Deep health check that verifies all subsystems. Returns ``200 OK`` when all components are healthy, or ``503 Service Unavailable`` if the database, CA backend, or CRL subsystem is unhealthy.

.. code-block:: json

   {
     "status": "ok",
     "checks": {
       "database": {
         "status": "ok",
         "pool": {
           "size": 10,
           "available": 8,
           "waiting": 0
         }
       },
       "ca_backend": { "status": "ok" },
       "crl": { "status": "ok", "stale": false },
       "workers": {
         "challenge": true,
         "cleanup": true,
         "expiration": true
       },
       "smtp": { "status": "ok" },
       "dns_resolver": { "status": "ok" }
     },
     "shutting_down": false
   }

When the connection pool is exhausted (all connections in use), the database check is skipped to avoid blocking the health probe, and the response reports ``"database": "pool_exhausted"`` with ``"status": "degraded"``:

.. code-block:: json

   {
     "status": "degraded",
     "checks": {
       "database": "pool_exhausted",
       "ca_backend": { "status": "ok" },
       ...
     },
     "shutting_down": false
   }

.. note::

   **503 Triggers**

   The ``/healthz`` endpoint returns 503 if any of the following are unhealthy: ``database`` (including ``pool_exhausted``), ``ca_backend``, or ``crl`` (when CRL is enabled and stale). Non-critical subsystems like SMTP and DNS resolver are reported but do not affect the HTTP status code.

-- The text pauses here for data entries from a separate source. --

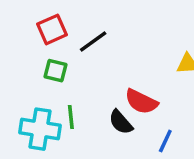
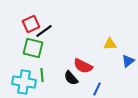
black line: (93, 41) -> (44, 31), moved
green square: (55, 71) -> (33, 48), size x1.5

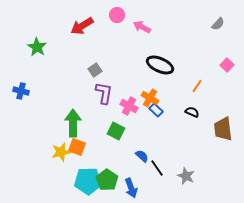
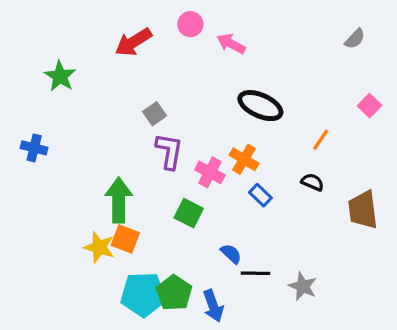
blue rectangle: (156, 110) -> (260, 195), moved
yellow star: (61, 152) -> (99, 247), turned 30
black line: (157, 168) -> (255, 273), turned -54

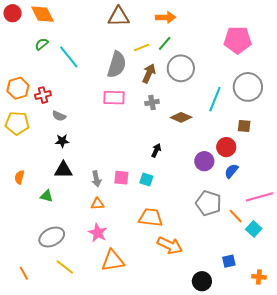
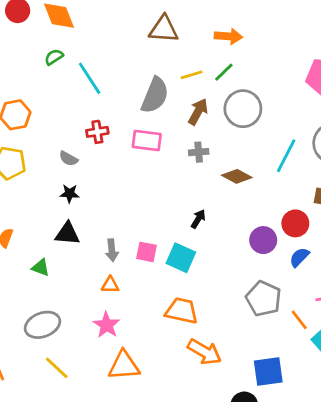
red cross: (43, 95) -> (97, 132), moved
cyan square: (146, 179) -> (181, 258), size x1.5
blue square: (229, 261) -> (268, 371), moved, size x1.6

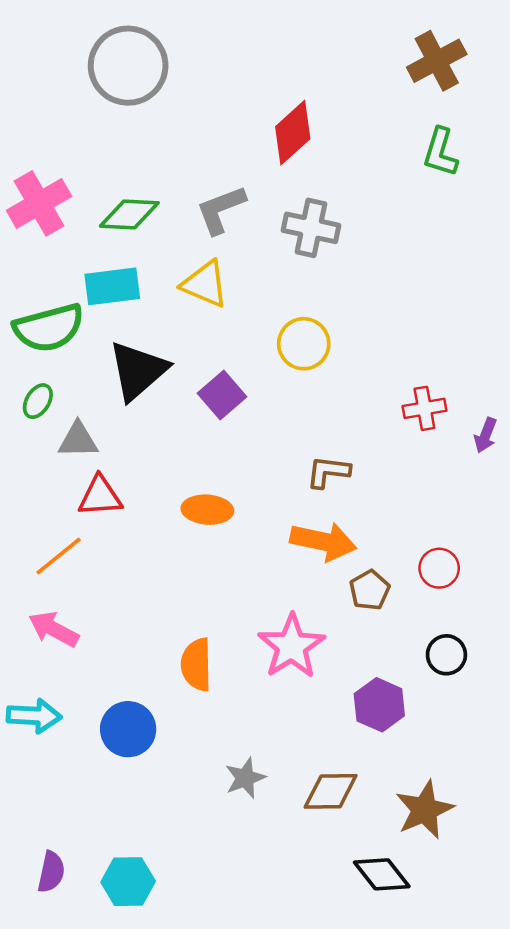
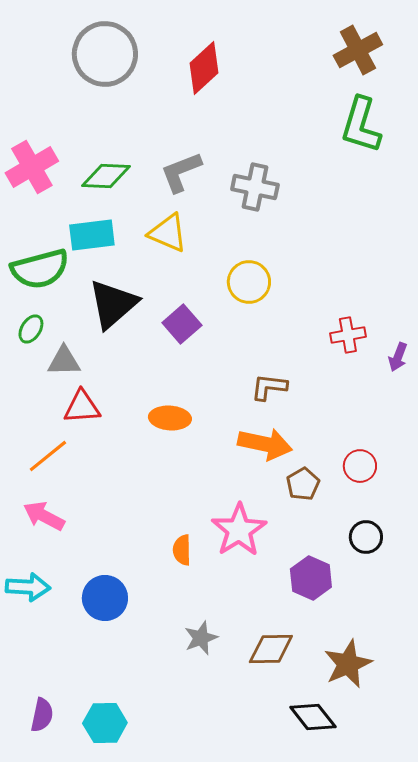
red diamond: (293, 133) -> (204, 68), moved
green L-shape: (440, 152) -> (361, 125), size x1.4
orange semicircle: (196, 665) -> (182, 550), moved, size x0.7

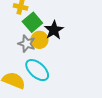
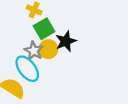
cyan ellipse: (37, 70) -> (27, 69), moved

GET /readyz --- Readiness Probe
^^^^^^^^^^^^^^^^^^^^^^^^^^^^^^^^

Kubernetes readiness probe. Returns ``200 OK`` when the server is ready to accept traffic, or ``503 Service Unavailable`` with a reason when it is not.

Success response:

.. code-block:: json

   {
     "ready": true
   }

Failure responses:

.. code-block:: json

   {
     "ready": false,
     "reason": "database unavailable"
   }

When the connection pool is critically exhausted:

.. code-block:: json

   {
     "ready": false,
     "reason": "Connection pool exhausted",
     "pool": { "size": 20, "available": 0, "waiting": 5 }
   }

Use this for Kubernetes readiness probes so that traffic is only routed to instances that have completed startup and can serve requests.

Signal Handling & Graceful Shutdown
------------------------------------

ACMEEH handles Unix signals for clean lifecycle management.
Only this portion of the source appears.